The Naoetsu POWs could tell by the guards’ scared faces that something big had happened. They hear rumors of a single bomb blowing up an entire city. A few days later, the city of Nagasaki also disappears, but the guards don’t give the men any information.
Again, Hillenbrand’s narration only devotes a few sentences to the destruction of the city of Nagasaki rather than the destruction of the 40,000 -80,000 civilian lives. By not providing this info to the reader, she makes the dropping of the bomb seem less horrifying and more justifiable, as if only a city disappeared and not its people.
The men fear the Japanese will kill them even if the war is over, either out of vengeance for their dead countrymen or to prevent them from testifying about the guards’ war crimes. A week before the kill-all date, the Bird disappears from the camp and the guards tell the prisoners they will soon march into the mountains.
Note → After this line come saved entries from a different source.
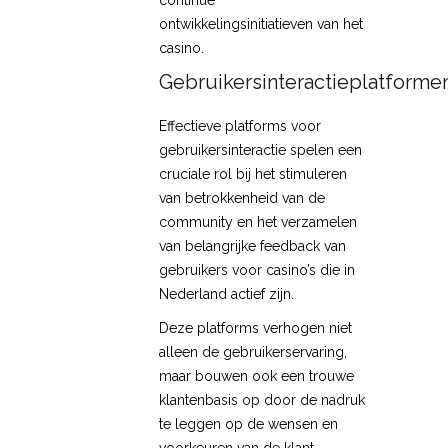
continue
ontwikkelingsinitiatieven van het
casino.
Gebruikersinteractieplatforme
Effectieve platforms voor
gebruikersinteractie spelen een
cruciale rol bij het stimuleren
van betrokkenheid van de
community en het verzamelen
van belangrijke feedback van
gebruikers voor casino’s die in
Nederland actief zijn.
Deze platforms verhogen niet
alleen de gebruikerservaring,
maar bouwen ook een trouwe
klantenbasis op door de nadruk
te leggen op de wensen en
In the context of WWII, a “march into the mountains” sounds eerily similar to the death marches where Nazis exterminated countless Jewish victims. The POWs fear that the Japanese will march them to an isolated spot, kill them, and then bury their bodies so that the world would never learn of the horrors that they endured. The Japanese would effectively erase the men’s experiences from history – a fate perhaps crueler than death itself.
As Louie gets more and more sick, the Japanese cancel all work in the camp. One of the guards tells a prisoner that the war is over. A few men celebrate the rumor, but Louie worries that the guards will still kill them. Five days before the execution date, the Bird returns. Louie thinks that he looks changed, but cannot pinpoint the difference.
The Bird’s return and his changed appearance is an omen, but of what we don’t yet know. Does the Bird, after learning of Japan’s surrender, feel defeated and disempowered? Or, has the Bird received the kill-all order and is coming to grips with the mass murder of the POWs?
Two days before the day set for their execution, the guards gather the men outside the barracks. A Japanese commander tells them that the war has ended. Speaking to them as if they were old friends, he says he hopes that the men will help Japan in the coming fight against the Soviet Union. As a sign of goodwill, the commander invites them to bathe in the Hokura river.
The commander’s tone of voice illustrates the absurd fickleness of war. One moment, two nations seek each other’s destruction and the next, they are allies, even friends.
As the men bathe silently and in confusion, an American plane flies overhead, flashing Morse code that the war is over. Finally realizing that the war has truly ended, the naked men stampede into the camp, burn down the fences, and celebrate. The guards do nothing to stop them. In his tired mind, Louie thinks to himself, “I’m free!”
Bathing in a river is usually associated with renewal and, in the context of this religious-themed book, baptism. It is apt that the men run from river naked, as if born anew, ready to live their lives as free men.
Watanabe escapes the prison before the men have a chance to take revenge on him. On the day of the announcement, the Bird, knowing that the Allies would charge him with war crimes, stole a bag of rice and slipped out of the camp for good.
Watanabe’ escape deprives him of the possibility for redemption. Without standing trial for his crimes, Watanabe will never free himself from his wartime identity as the “Bird” – the epitome of evil and cruelty.